One solution to these disjointed experiences is to introduce AI tools and technologies. These technologies can provide automated ways to keep teams in-sync. For example, platform-agnostic tools like AI-powered writing assistants and living style guides offer real-time guidance to employees around the correct language, brand names, terminology, style and even tone. These tools can remove communication bottlenecks and deliver improvements in both customer satisfaction and efficiency by integrating into all the places customers and employees interact.
Additionally, by implementing AI-powered writing assistant technology that enhances the consistency and efficiency of communications, companies can achieve high levels of customer satisfaction on record. The technology operates seamlessly across existing systems and workflows, and can enhance an entire support team’s communication skills without investing in dedicated training.
2. Ensure that insights are actioned
While companies may have rich data on their customers and are able to produce insights from this data, these insights must be actioned for them to be of real value.
Nick Macfarlane, VP of customer engagement at Sky Ticket, likens failing to action CX insights to being a postman: CX professionals just post the insight to the right location (department) and leave.

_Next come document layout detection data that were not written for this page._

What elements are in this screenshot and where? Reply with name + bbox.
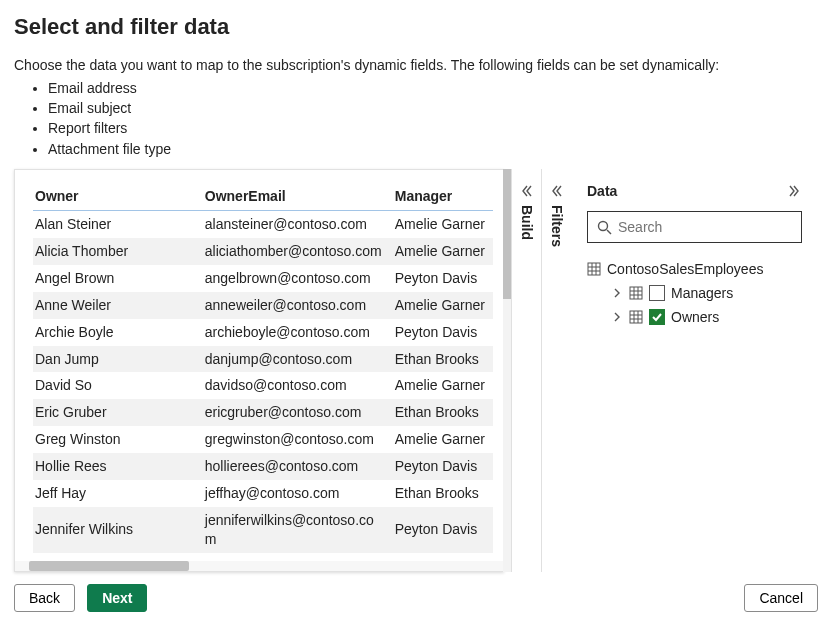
cell-owner: Angel Brown: [33, 265, 203, 292]
cell-owner: Eric Gruber: [33, 399, 203, 426]
cell-owneremail: jenniferwilkins@contoso.com: [203, 507, 393, 553]
search-input[interactable]: [618, 219, 793, 235]
svg-rect-1: [588, 263, 600, 275]
table-name: Managers: [671, 285, 733, 301]
build-panel-handle[interactable]: Build: [511, 169, 541, 572]
cell-owneremail: hollierees@contoso.com: [203, 453, 393, 480]
table-row[interactable]: David Sodavidso@contoso.comAmelie Garner: [33, 372, 493, 399]
table-row[interactable]: Anne Weileranneweiler@contoso.comAmelie …: [33, 292, 493, 319]
cell-owneremail: ericgruber@contoso.com: [203, 399, 393, 426]
cell-owner: Jeff Hay: [33, 480, 203, 507]
table-row[interactable]: Jennifer Wilkinsjenniferwilkins@contoso.…: [33, 507, 493, 553]
collapse-panel-icon[interactable]: [786, 183, 802, 199]
cell-owneremail: alansteiner@contoso.com: [203, 211, 393, 238]
table-row[interactable]: Eric Gruberericgruber@contoso.comEthan B…: [33, 399, 493, 426]
check-icon: [651, 311, 663, 323]
dataset-name: ContosoSalesEmployees: [607, 261, 763, 277]
cell-manager: Peyton Davis: [393, 319, 493, 346]
cell-owneremail: anneweiler@contoso.com: [203, 292, 393, 319]
search-icon: [596, 219, 612, 235]
table-row[interactable]: Greg Winstongregwinston@contoso.comAmeli…: [33, 426, 493, 453]
table-row[interactable]: Alan Steineralansteiner@contoso.comAmeli…: [33, 211, 493, 238]
chevron-double-left-icon: [519, 183, 535, 199]
horizontal-scrollbar[interactable]: [15, 561, 503, 571]
cell-manager: Amelie Garner: [393, 238, 493, 265]
cell-manager: Peyton Davis: [393, 265, 493, 292]
table-name: Owners: [671, 309, 719, 325]
column-header-owneremail[interactable]: OwnerEmail: [203, 184, 393, 211]
table-row[interactable]: Archie Boylearchieboyle@contoso.comPeyto…: [33, 319, 493, 346]
cell-owner: Archie Boyle: [33, 319, 203, 346]
back-button[interactable]: Back: [14, 584, 75, 612]
cell-owner: Alicia Thomber: [33, 238, 203, 265]
filters-panel-handle[interactable]: Filters: [541, 169, 571, 572]
table-icon: [629, 286, 643, 300]
cell-owner: Greg Winston: [33, 426, 203, 453]
intro-text: Choose the data you want to map to the s…: [14, 56, 818, 75]
page-title: Select and filter data: [14, 14, 818, 40]
data-panel-title: Data: [587, 183, 617, 199]
list-item: Email subject: [48, 98, 818, 118]
table-row[interactable]: Angel Brownangelbrown@contoso.comPeyton …: [33, 265, 493, 292]
cell-manager: Amelie Garner: [393, 292, 493, 319]
column-header-owner[interactable]: Owner: [33, 184, 203, 211]
next-button[interactable]: Next: [87, 584, 147, 612]
cell-owneremail: davidso@contoso.com: [203, 372, 393, 399]
cell-manager: Amelie Garner: [393, 211, 493, 238]
data-preview-table: Owner OwnerEmail Manager Alan Steinerala…: [14, 169, 504, 572]
table-row[interactable]: Hollie Reeshollierees@contoso.comPeyton …: [33, 453, 493, 480]
chevron-right-icon: [611, 311, 623, 323]
table-row[interactable]: Dan Jumpdanjump@contoso.comEthan Brooks: [33, 346, 493, 373]
cell-owneremail: jeffhay@contoso.com: [203, 480, 393, 507]
table-node[interactable]: Managers: [587, 281, 802, 305]
cell-owner: Hollie Rees: [33, 453, 203, 480]
cell-owneremail: aliciathomber@contoso.com: [203, 238, 393, 265]
dataset-node[interactable]: ContosoSalesEmployees: [587, 257, 802, 281]
column-header-manager[interactable]: Manager: [393, 184, 493, 211]
cell-owner: Anne Weiler: [33, 292, 203, 319]
cell-manager: Ethan Brooks: [393, 346, 493, 373]
data-panel: Data ContosoSalesEmployees ManagersOwner…: [571, 169, 818, 572]
table-node[interactable]: Owners: [587, 305, 802, 329]
svg-rect-2: [630, 287, 642, 299]
table-checkbox[interactable]: [649, 309, 665, 325]
vertical-scrollbar[interactable]: [503, 169, 511, 572]
cell-owneremail: gregwinston@contoso.com: [203, 426, 393, 453]
list-item: Report filters: [48, 118, 818, 138]
search-input-wrapper[interactable]: [587, 211, 802, 243]
cell-owner: Jennifer Wilkins: [33, 507, 203, 553]
dynamic-fields-list: Email address Email subject Report filte…: [48, 78, 818, 159]
cell-owneremail: danjump@contoso.com: [203, 346, 393, 373]
cell-manager: Amelie Garner: [393, 426, 493, 453]
cell-manager: Ethan Brooks: [393, 399, 493, 426]
list-item: Email address: [48, 78, 818, 98]
cell-owner: Dan Jump: [33, 346, 203, 373]
table-row[interactable]: Jeff Hayjeffhay@contoso.comEthan Brooks: [33, 480, 493, 507]
svg-point-0: [599, 222, 608, 231]
list-item: Attachment file type: [48, 139, 818, 159]
chevron-double-left-icon: [549, 183, 565, 199]
cell-owneremail: archieboyle@contoso.com: [203, 319, 393, 346]
table-icon: [629, 310, 643, 324]
cell-manager: Peyton Davis: [393, 453, 493, 480]
filters-panel-label: Filters: [549, 205, 565, 247]
build-panel-label: Build: [519, 205, 535, 240]
cell-manager: Peyton Davis: [393, 507, 493, 553]
cell-manager: Ethan Brooks: [393, 480, 493, 507]
cancel-button[interactable]: Cancel: [744, 584, 818, 612]
table-checkbox[interactable]: [649, 285, 665, 301]
table-icon: [587, 262, 601, 276]
svg-rect-3: [630, 311, 642, 323]
table-scroll-area[interactable]: Owner OwnerEmail Manager Alan Steinerala…: [15, 170, 503, 571]
chevron-right-icon: [611, 287, 623, 299]
cell-manager: Amelie Garner: [393, 372, 493, 399]
table-row[interactable]: Alicia Thomberaliciathomber@contoso.comA…: [33, 238, 493, 265]
cell-owner: Alan Steiner: [33, 211, 203, 238]
cell-owneremail: angelbrown@contoso.com: [203, 265, 393, 292]
cell-owner: David So: [33, 372, 203, 399]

He explains: “That’s my biggest CX lesson over 20 years: If you are really tuned into your customers and you understand so much, CX teams have got to convert this understanding into making meaningful changes.”
He suggests that companies use real-time technologies in order to bring swifter value to their customers.
“If you can tap into what your customers think in almost real time, you can be agile in making changes that will bring benefits quickly,” says Macfarlane. “If you always conduct lengthy research with customer segments around every VoC insight and then craft detailed delivery plans – your customers may well have gone by the time you implement the needed change!”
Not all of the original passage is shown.